A solar radio burst with a signal pattern, akin to that of a heartbeat, has been pinpointed in the Sun’s atmosphere, according to a new study.
In findings published in the journal Nature Communications, an international team of researchers has reported uncovering the source location of a radio signal coming from within a C-class solar flare more than 5,000 kilometers above the Sun’s surface.
Researchers say the study’s findings could help scientists better understand the physical processes behind the energy release of solar flares — the solar system’s most powerful explosions.
“The discovery is unexpected,” said Sijie Yu, the study’s corresponding author and astronomer affiliated with NJIT’s Center for Solar-Terrestrial Research. “This beating pattern is important for understanding how energy is released and is dissipated in the Sun’s atmosphere during these incredibly powerful explosions on the Sun. However, the origin of these repetitive patterns, also called quasi-periodic pulsations, has long been a mystery and a source of debate among solar physicists.”
Solar radio bursts are intense bursts of radio waves from the Sun, which are often associated with solar flares and have been known to feature signals with repeating patterns.
The team was able to uncover the source of these pattern signals after studying microwave observations of a solar flare event on July 13, 2017, captured by NJIT’s radio telescope called the Expanded Owens Valley Solar Array (EOVSA), which is located at Owens Valley Radio Observatory (OVRO), near Big Pine, Calif.
EOVSA routinely observes the Sun in a wide range of microwave frequencies over 1 to 18 gigahertz (GHz) and is sensitive to radio radiation emitted by high-energy electrons in the Sun’s atmosphere, which are energized in solar flares.
From EOVSA’s observations of the flare, the team revealed radio bursts featuring a signal pattern repeating every 10-20 seconds, “like a heartbeat,” according to study leading author Yuankun Kou, a Ph.D. student at Nanjing University (NJU).
The team identified a strong quasi-periodic pulsation (QPP) signal at the base of the electric current sheet stretching more than 25,000 kilometers through the eruption’s core flaring region where opposing magnetic field lines approach each other, break and reconnect, generating intense energy powering the flare.
But surprisingly, Kou says they discovered a second heartbeat in the flare.
“The repeating patterns are not uncommon for solar radio bursts,” Kou said. “But interestingly, there is a secondary source we did not expect located along the stretched current sheet that pulses in a similar fashion as the main QPP source.”

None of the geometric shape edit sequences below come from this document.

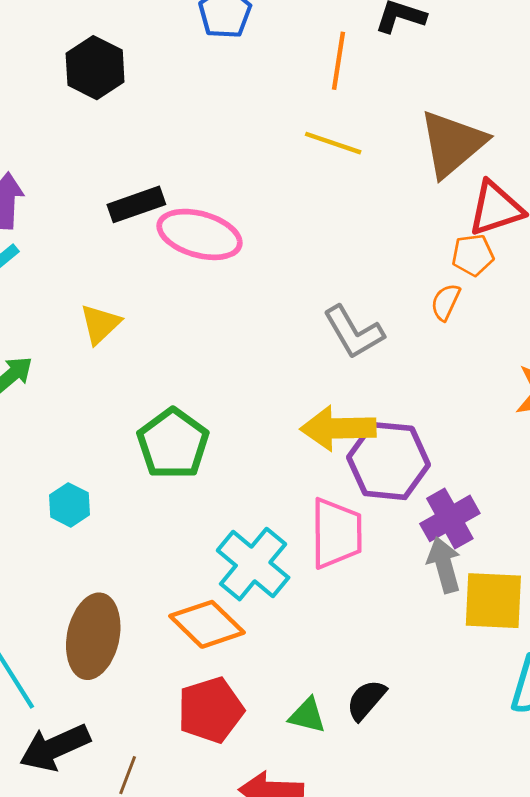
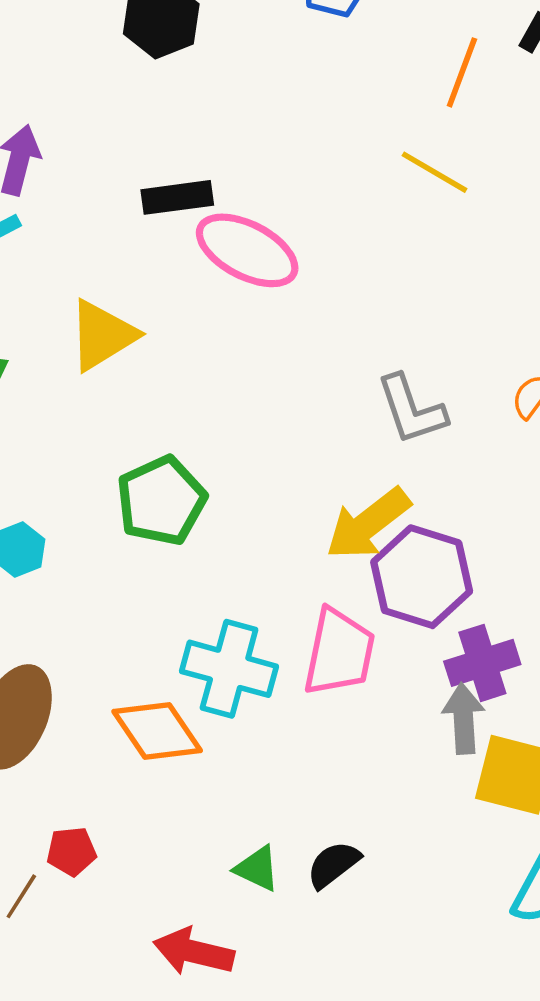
yellow triangle: (100, 324) -> (102, 335), size x1.4
yellow arrow: (338, 428) -> (368, 524), turned -48
cyan cross: (253, 564) -> (229, 669), turned -36
red pentagon: (211, 710) -> (71, 851), moved, size x0.6

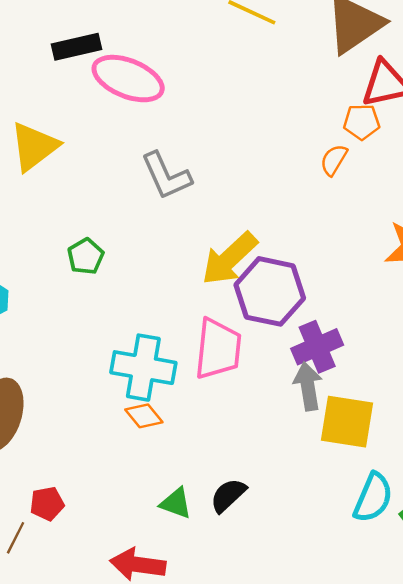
gray L-shape: (412, 410) -> (166, 176), moved
green pentagon: (161, 501) -> (86, 256), size x0.6
orange diamond: (157, 731) -> (144, 416), moved, size x0.6

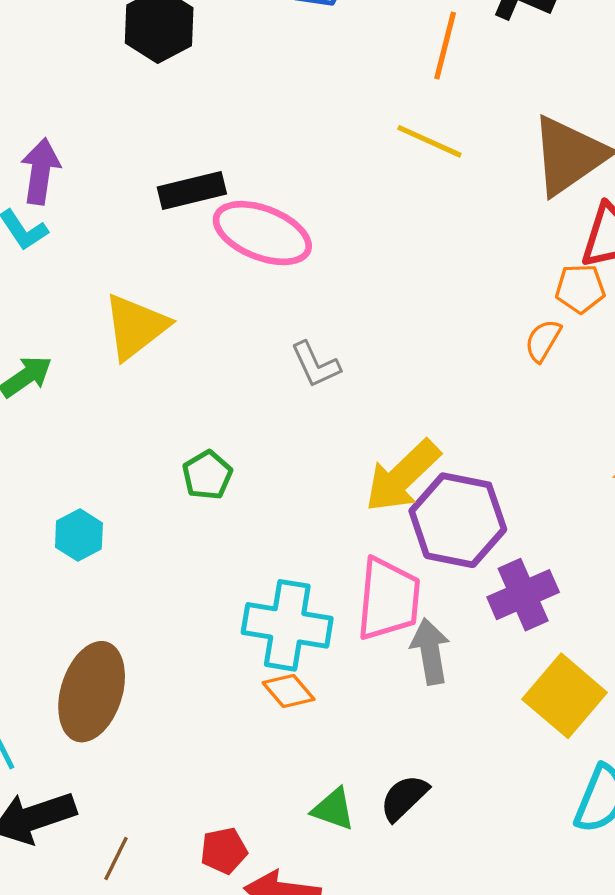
gray L-shape: (166, 176) -> (316, 365), size x0.7
gray arrow: (308, 386) -> (430, 651), moved
yellow square: (347, 422) -> (565, 696), turned 32
red pentagon: (47, 504) -> (224, 851), moved

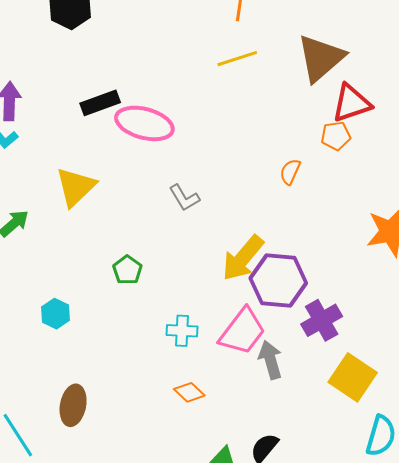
yellow line: (429, 141) -> (237, 59), turned -36
orange semicircle: (543, 341) -> (290, 172), moved
pink trapezoid: (388, 599) -> (242, 332), turned 38
cyan cross: (287, 625) -> (182, 331), moved, size x0.6
brown ellipse: (92, 692) -> (73, 405), size x0.7

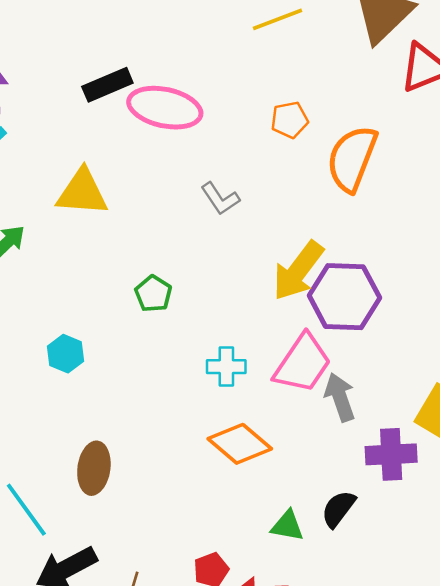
orange pentagon: (336, 136) -> (290, 120), moved
orange semicircle: (290, 172) -> (352, 159), size x2.0
yellow triangle: (76, 187) -> (82, 192), turned 51
purple cross: (322, 320) -> (391, 454), moved, turned 30
orange diamond: (189, 392) -> (240, 444), size x1.6

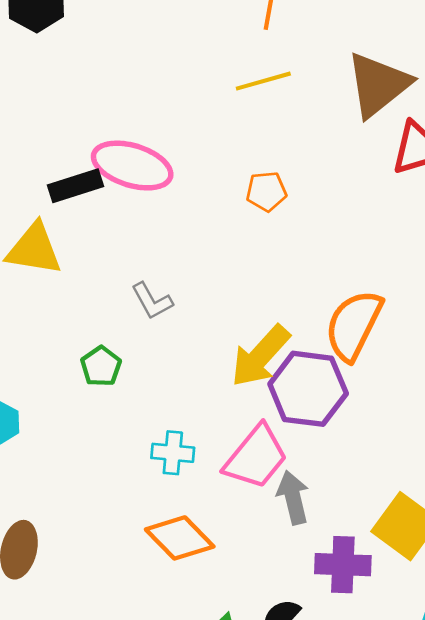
black rectangle: (107, 85) -> (75, 186), moved
orange semicircle: (352, 159) -> (354, 325), moved
gray L-shape: (220, 199) -> (152, 301), moved

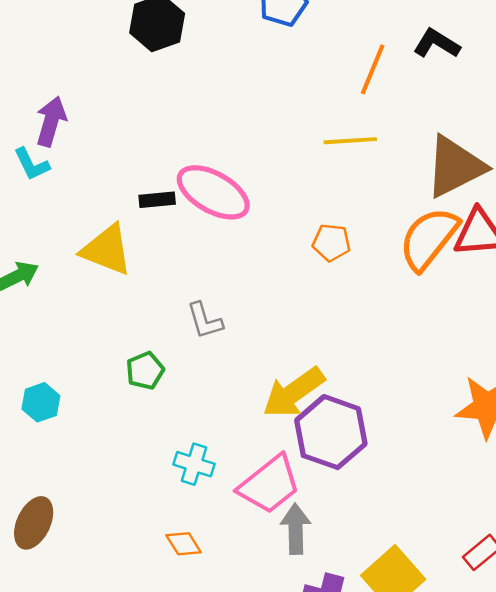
black rectangle: (75, 186) -> (157, 200), size x0.7
orange semicircle: (354, 325) -> (429, 239), moved
orange diamond: (180, 538) -> (184, 544), size x0.6

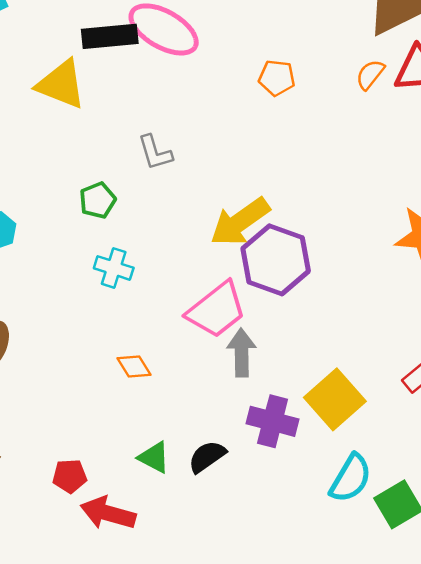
black rectangle: (157, 200) -> (110, 36), size x1.6
orange semicircle: (429, 239) -> (370, 75), size x0.5
cyan cross: (194, 464) -> (114, 268), moved

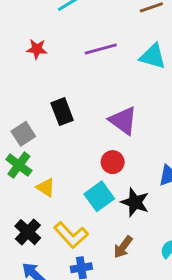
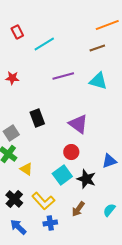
red star: (37, 49) -> (12, 78), moved

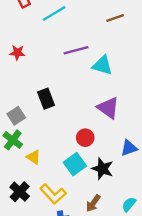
cyan triangle: (98, 81) -> (102, 65), moved
purple triangle: (78, 124) -> (108, 108), moved

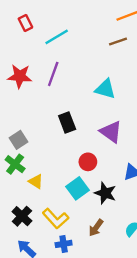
purple line: (76, 50) -> (53, 74), moved, turned -55
red star: (17, 53) -> (20, 76), size x1.5
black rectangle: (46, 99) -> (67, 122), moved

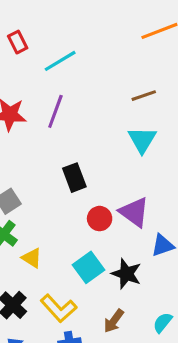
brown line: (118, 42) -> (144, 96), moved
cyan triangle: (105, 89) -> (142, 140), moved, turned 45
purple triangle: (111, 132) -> (134, 212), moved
red circle: (88, 162) -> (100, 219), moved

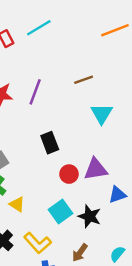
cyan line: (60, 61) -> (39, 28), moved
brown line: (144, 96) -> (84, 80), moved
purple triangle: (134, 212) -> (96, 169), turned -45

“The signals likely originate from quasi-repetitive magnetic reconnections at the flare current sheet,” added Yu. “This is the first time a quasi-periodic radio signal located at the reconnection region has been detected. This detection can help us to determine which of the two sources caused the other one.”
Using the unique microwave imaging capabilities of EOVSA, the team was able to measure the energy spectrum of electrons at the two radio sources in this event.
“EOVSA’s spectral imaging gave us new spatially and temporally resolved diagnostics of the flare’s nonthermal electrons. … We found the distribution of high-energy electrons in the main QPP source vary in phase with that of the secondary QPP source in the electronic current sheet,” said Bin Chen, associate professor of physics at NJIT and co-author of the paper. “This is a strong indication that the two QPPs sources are closely related.”
Continuing their investigation, the team members combined 2.5D numerical modeling of the solar flare, led by the other corresponding author of the paper and professor of astronomy Xin Cheng at NJU, with observations of soft X-ray emission from the solar flares observed by NOAA’s GOES satellite, which measures the soft X-ray fluxes from the Sun’s atmosphere in two different energy bands.
“We wanted to know how the periodicity occurs in the current sheet,” said Cheng. “What is the physical process driving the periodicity and how is it related to the formation of the QPPs?”
The team’s analysis showed there are magnetic islands, or bubble-like structures that form in the current sheet, quasi-periodically moving toward the flaring region.
“The appearance of magnetic islands within the long-stretched current sheet plays a key role in tweaking the energy release rate during this eruption,” explained Cheng. “Such a quasi-periodic energy release process leads to a repeating production of high-energy electrons, manifesting as QPPs in the microwave and soft X-ray wavelengths.”
Ultimately, Yu says the study’s findings cast fresh light on an important phenomenon underlying the reconnection process that drives these explosive events.
“We’ve finally pinpointed the origin of QPPs in solar flares as a result of periodic reconnection in the flare current sheet. … This study prompts a reexamination of the interpretations of previously reported QPP events and their implications on solar flares.”
Additional co-authors of the paper include NJU researchers Yulei Wang and Mingde Ding, as well as Eduard P. Kontar at the University of Glasgow. This research was supported by grants from the National Science Foundation.